A Trip Down Memory Lane

Whether it’s a photo from the 1940s backyard in Hancock Park, a silly mascot costume from the 1990s, or a fundraising pamphlet from the late 1960s, the CEE Archive provides a home for the thousands of historical objects that tell the incredible story of our little school on Alfred Street.
CEE Librarian Stephanie Steelman, 2018-19 Leadership Fellow for the archive, has spent the year finding, cataloguing, and preserving many of the memories we hold dear. Here she tells us a bit about how the archive works and some of the little gems she’s discovered along the way!

What is the CEE archive?

I view the archive as a space, a process, and a service to the school community. Most literally, the CEE Archive is a room on the second floor of building C dedicated to the preservation of the school’s storied and notable history. It is the official repository for institutional records documenting the intellectual, cultural, and administrative history of the school. As a verb, the archive collects, preserves, promotes, and provides access to records created by school administrative bodies, faculty, and student organizations. This work is done in order to preserve institutional memory and support the teaching and research needs of faculty, staff, students, and the larger community. As a whole, the archive will root the school in its ideological history, show the zeitgeist of the school throughout time, and preserve ongoing activities for future generations.

What types of objects are in the archive?

The Archive collects official records, selected personal papers, objects, artifacts, memorabilia and ephemera created by CEE departments, employees, board members, volunteers, contract companies, research associates, partner institutions, and other affiliates invested in organizational objectives. In practice that means we collect board meeting notes, architectural plans, school newsletters, annual reports, photos, promotional pieces from the admissions department and invitations to school events. CEE memorabilia, t-shirts, a collection of transcripts of talks psychoanalysts gave at school fundraisers in the 1950s are housed here. We even have the first CEE Olympic torch from 1983! I am completing a “document survey” - a comprehensive list of what needs to be collected each school year. I recently added the “Kindergarten Mascot” (a stuffed animal that each child cares for one week of the year) as well as the special book that students write in about their time with the mascot. I get excited about special objects that may be displayed in a future exhibit to tell the story of the school.

Have you discovered any unexpected items?

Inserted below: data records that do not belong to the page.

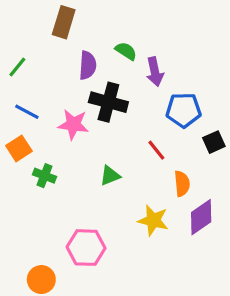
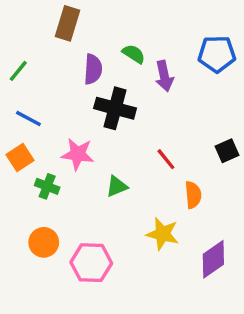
blue pentagon: (184, 110) -> (217, 54), moved
pink star: (73, 124) -> (78, 154), moved
purple diamond: (201, 217) -> (213, 259), moved
orange circle: (41, 280) -> (44, 242), moved

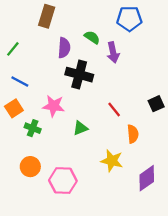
blue pentagon: (217, 54) -> (129, 19), moved

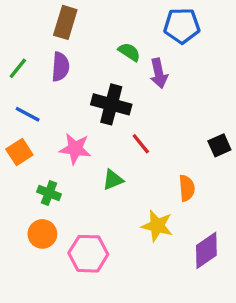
purple semicircle: (64, 48) -> (60, 67), moved
red line: (114, 110) -> (141, 144), moved
green cross: (33, 128) -> (49, 193), moved

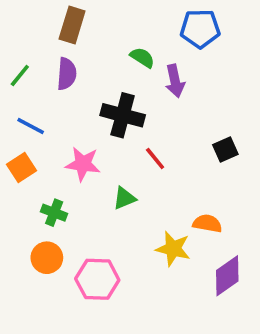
black square: (219, 145) -> (225, 149), moved
orange semicircle: (187, 188) -> (207, 223), moved, turned -75

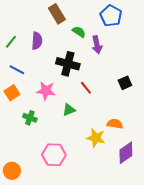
brown rectangle: (72, 25) -> (57, 14), moved, turned -48
blue pentagon: (200, 29) -> (111, 16), turned 30
orange circle: (47, 258) -> (12, 171), moved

There are a series of 6 or so handmade felt scrapbooks from the 1980s that are such special CEE objects. These books include spreads of photos, print pieces, objects, and lettering documenting some of the oldest or even temporary school traditions (the Picnic, Olympics, “Lakers Night,” Halloween parades, and more). These pages paint such a complete picture of what it was like to be here because they were assembled with great intention and care by the hands of the parents here at the time. Also how much fun they were having! Those books reveal a new gem to me everytime I open them. But there are new surprises every time I sit down to process the collection. Last fall it was a photo of an unknown boy, no more than 6, sawing a 2x4 with a real saw at the Hancock Park house. Maybe it wouldn’t happen now, but to me, it showed the respect for the child that the school was founded on. I’ve talked with EC teachers about the importance of using real items in the classroom: porcelain teapots because it's meaningfulfor children to understand that we handle glass delicately or it will break, or using a real hammer to hit golf tees into pumpkin. That respect for the child is still here today (now abiding by modern safety standards, of course!).

What have you been surprised to learn about CEE’s history?

I’ve been at the school for 3 wonderful years. I was surprised by how constant change and growth have been in the school’s history. There were times when I look at the pieces of the puzzle and wonder how they did it. A group of psychoanalysts who started what was essentially a co-op playgroup in a house raised $5,000 to buy 3 lots on Alfred Street long before preschool education had entered the educational consciousness...and all while World War II was raging on. They did it because they believed in educating the whole child and knew how important these formative years were creating a psychologically sound and full life. In 1987-88 school year students were bused to the Wilshire Blvd. Temple for an entire year while Building B was under construction. Time and time again, the spirit and heart of the community carries the school into the future.